From the Bonneville Salt Flats in Utah to the Salar de Uyuni in Bolivia, salt deserts around the world have become popular tourist destinations—vast, seemingly featureless, impossibly photogenic natural wonders. Although not all salt deserts are created the same, they appear to share a strange feature: what can be described as honeycomb-like patterns composed of low ridges emerging from the salty crust. The mechanism behind these mysterious polygons has had scientists scratching their heads for some time, with several hypotheses coming up short in providing a complete explanation for their ubiquity and regularity.

But now scientists seem closer to an answer. With researchers from Germany and England, Jana Lasser from the Institute of Interactive Systems and Data Science at Graz University of Technology (TU Graz) in Austria published a study in the journal Physical Review X showing how the flow of salty water under the surface is responsible for the mindbending patterns.

Salt deserts (also called salt flats or salt pans) form when a shallow, enclosed body of water evaporates in a place with little precipitation, such as a desert, leaving a flat surface of minerals behind, which can accumulate over thousands of years.

Death Valley's Badwater Basin Salt Flats cover around 200 square miles.
Death Valley’s Badwater Basin Salt Flats cover around 200 square miles.

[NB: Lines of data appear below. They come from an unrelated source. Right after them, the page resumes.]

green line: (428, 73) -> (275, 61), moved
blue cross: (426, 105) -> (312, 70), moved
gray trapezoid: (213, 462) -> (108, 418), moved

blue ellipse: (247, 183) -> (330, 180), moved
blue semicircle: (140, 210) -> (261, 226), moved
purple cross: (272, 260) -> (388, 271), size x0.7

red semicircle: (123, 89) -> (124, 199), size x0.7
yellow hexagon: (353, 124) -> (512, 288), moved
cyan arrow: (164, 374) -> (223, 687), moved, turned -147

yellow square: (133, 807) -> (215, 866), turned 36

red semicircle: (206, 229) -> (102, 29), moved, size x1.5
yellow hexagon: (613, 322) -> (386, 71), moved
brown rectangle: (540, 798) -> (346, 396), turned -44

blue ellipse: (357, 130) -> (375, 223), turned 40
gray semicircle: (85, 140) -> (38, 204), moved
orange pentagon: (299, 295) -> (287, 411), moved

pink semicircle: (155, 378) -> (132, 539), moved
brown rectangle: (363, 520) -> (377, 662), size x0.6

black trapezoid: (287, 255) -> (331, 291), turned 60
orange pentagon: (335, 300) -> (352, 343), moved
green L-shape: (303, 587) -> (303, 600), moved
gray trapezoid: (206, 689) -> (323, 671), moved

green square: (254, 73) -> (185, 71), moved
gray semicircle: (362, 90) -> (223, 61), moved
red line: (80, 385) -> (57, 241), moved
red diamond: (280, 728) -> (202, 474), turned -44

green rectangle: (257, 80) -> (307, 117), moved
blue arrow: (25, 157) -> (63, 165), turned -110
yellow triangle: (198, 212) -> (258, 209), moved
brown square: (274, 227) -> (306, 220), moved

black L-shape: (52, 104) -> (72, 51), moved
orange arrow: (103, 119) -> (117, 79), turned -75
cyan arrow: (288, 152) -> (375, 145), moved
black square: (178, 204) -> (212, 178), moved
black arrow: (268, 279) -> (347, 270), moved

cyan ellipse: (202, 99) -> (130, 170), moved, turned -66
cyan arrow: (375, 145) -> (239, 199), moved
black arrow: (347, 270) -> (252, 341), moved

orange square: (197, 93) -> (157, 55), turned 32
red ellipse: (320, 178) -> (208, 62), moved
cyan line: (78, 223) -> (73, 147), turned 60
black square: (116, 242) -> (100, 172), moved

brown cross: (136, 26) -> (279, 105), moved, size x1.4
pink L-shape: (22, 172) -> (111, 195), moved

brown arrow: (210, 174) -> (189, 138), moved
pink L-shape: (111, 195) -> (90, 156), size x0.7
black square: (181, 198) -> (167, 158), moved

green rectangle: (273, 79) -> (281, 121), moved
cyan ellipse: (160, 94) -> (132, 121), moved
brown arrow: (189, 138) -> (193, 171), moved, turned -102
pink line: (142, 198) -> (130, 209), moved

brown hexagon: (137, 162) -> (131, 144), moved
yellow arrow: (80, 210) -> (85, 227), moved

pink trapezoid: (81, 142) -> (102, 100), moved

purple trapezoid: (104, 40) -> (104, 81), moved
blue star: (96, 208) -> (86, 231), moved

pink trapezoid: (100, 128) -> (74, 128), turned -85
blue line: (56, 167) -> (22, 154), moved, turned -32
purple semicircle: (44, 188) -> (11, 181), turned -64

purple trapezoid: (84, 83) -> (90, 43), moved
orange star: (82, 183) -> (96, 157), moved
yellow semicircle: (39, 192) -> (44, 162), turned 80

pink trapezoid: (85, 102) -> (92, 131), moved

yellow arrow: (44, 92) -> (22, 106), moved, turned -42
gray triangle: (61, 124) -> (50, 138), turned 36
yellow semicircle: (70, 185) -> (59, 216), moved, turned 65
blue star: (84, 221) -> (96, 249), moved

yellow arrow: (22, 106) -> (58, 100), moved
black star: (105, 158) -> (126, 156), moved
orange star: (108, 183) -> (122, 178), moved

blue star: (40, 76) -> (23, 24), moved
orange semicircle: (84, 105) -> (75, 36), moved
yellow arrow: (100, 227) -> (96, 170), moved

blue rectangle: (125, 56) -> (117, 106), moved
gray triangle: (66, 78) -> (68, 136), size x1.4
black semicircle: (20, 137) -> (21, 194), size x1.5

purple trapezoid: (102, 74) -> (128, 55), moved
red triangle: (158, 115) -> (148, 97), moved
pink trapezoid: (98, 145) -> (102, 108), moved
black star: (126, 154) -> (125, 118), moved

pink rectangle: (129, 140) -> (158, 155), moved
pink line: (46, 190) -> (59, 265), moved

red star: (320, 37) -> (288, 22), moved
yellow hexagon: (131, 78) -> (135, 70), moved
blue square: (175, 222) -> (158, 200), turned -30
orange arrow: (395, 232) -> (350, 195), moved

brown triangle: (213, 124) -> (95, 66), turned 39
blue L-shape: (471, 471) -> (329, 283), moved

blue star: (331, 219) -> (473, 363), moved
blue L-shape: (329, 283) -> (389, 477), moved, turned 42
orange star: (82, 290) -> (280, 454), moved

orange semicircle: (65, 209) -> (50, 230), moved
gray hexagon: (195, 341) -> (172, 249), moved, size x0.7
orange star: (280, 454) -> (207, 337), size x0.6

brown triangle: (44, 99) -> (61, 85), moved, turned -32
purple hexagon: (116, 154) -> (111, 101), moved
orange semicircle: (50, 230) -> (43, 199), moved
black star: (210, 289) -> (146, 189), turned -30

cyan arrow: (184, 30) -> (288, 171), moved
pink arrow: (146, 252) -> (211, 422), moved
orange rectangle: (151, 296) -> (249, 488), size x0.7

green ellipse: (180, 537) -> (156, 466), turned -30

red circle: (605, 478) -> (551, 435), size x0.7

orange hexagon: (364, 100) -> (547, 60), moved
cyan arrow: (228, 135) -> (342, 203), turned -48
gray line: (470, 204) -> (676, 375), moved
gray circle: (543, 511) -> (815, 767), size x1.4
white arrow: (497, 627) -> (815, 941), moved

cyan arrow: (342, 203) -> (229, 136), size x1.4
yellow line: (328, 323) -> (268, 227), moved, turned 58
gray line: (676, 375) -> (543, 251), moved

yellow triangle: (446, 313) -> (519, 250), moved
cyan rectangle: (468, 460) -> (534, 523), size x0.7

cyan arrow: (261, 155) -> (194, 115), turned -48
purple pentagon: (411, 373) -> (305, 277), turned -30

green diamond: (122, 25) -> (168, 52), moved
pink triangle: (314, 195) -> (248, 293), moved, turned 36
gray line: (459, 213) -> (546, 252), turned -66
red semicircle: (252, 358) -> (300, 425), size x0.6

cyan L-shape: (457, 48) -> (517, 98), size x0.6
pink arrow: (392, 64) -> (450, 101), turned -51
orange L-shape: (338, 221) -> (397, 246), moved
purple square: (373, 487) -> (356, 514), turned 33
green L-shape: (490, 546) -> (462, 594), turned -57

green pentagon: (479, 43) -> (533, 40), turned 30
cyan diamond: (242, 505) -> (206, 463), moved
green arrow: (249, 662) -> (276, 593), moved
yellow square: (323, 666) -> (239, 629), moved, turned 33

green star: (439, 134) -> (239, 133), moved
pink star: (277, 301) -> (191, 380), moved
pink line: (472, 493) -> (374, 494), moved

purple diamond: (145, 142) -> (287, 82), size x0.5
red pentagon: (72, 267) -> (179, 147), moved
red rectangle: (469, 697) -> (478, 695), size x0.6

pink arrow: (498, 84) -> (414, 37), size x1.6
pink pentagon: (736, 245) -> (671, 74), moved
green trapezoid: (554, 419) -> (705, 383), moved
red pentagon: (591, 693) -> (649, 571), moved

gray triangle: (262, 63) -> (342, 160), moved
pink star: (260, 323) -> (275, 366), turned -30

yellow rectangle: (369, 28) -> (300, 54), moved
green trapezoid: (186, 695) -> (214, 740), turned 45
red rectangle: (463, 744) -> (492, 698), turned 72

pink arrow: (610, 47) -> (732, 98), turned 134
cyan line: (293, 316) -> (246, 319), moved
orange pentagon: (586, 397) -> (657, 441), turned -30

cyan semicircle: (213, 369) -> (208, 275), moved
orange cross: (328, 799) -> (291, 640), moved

Ricky Bowry/Shutterstock

Lasser, a postdoctoral researcher at the TU Graz, was first introduced to salt deserts by her PhD supervisor Lucas Goehring, a physicist at Nottingham Trent University in England. “When he advertised the project, I became fascinated because during my bachelor’s and master’s I was doing theoretical physics programming, and I really wanted to explore the experimental side of physics,” she says. This project allowed her to actually go “see things in the wild.”

A couple hypotheses had been floated over the years about why these flat areas develop the crusty honeycomb shapes. One of them attributed the patterns to cracks that form as the ground surface dried. “The idea was that the surface would dry up and crack to relieve stress,” says Lasser. “And the mineral-rich water would well up in those cracks,” leaving ridges of salt crystals behind. A competing hypothesis posited that the edges of cracks might push upward to form the ridges.

The Salar de Uyuni in Bolivia is the world's largest salt flat. It's not quite flat.
The Salar de Uyuni in Bolivia is the world’s largest salt flat. It’s not quite flat. Sara Winter/Shutterstock

But these two explanations don’t explain the uncannily consistent size of these patterns all over the world. “We see in the Death Valley [in California] or in the Chott el Djerid [in Tunisia] or in the Salar de Uyuni [in Bolivia] that these patterns always have a diameter of 1 to 2 meters [3 to 6 feet],” says Lasser. Lasser and the team discovered that the secret was lying under the crust.

Salt deserts aren’t as dry as their name suggests. “They’re actually completely filled with water,” says Lasser. “The groundwater reaches the surface and this water is moving and constantly evaporating through the surface.” As the salt water evaporates, a more mineral-rich layer builds up below the crust, and since it is heavier than the less salty water welling up from below, it begins to flow back below in “downwelling plumes,” Lasser says, around the water that rises to replace it. It is these circulating plumes, convection cells similar to what happens in radiators but driven by salinity rather than heat, that create the regular ridges. “What we see on the surface are the edges of the convection cells that sit in the underground,” Lasser says. The constant turnover of salty and fresh water beneath the surface seems to be a universal property of all salt deserts.

The Badwater Basin in Death Valley is also the lowest point in North America, at 282 feet below sea level.
The Badwater Basin in Death Valley is also the lowest point in North America, at 282 feet below sea level. Tayfun Coskun/Anadolu Agency via Getty Images

The research team had initially wanted to grow artificial patterns in the lab, but the experiment turned out to be hard to control. They opted instead for a heavy-duty simulation. “If you want to simulate the full thing in three dimensions, you just have a lot of computations to do,” Lasser says.

For Lasser, this study felt like the purest form of research—trying to understand something about the world without having an immediate application in mind. “When you go out there to Death Valley and you stand in the middle of these patterns, you immediately realize that something is going on here, ” says Lasser. “Being able to do this purely curiosity-driven research was a very, very satisfying experience.”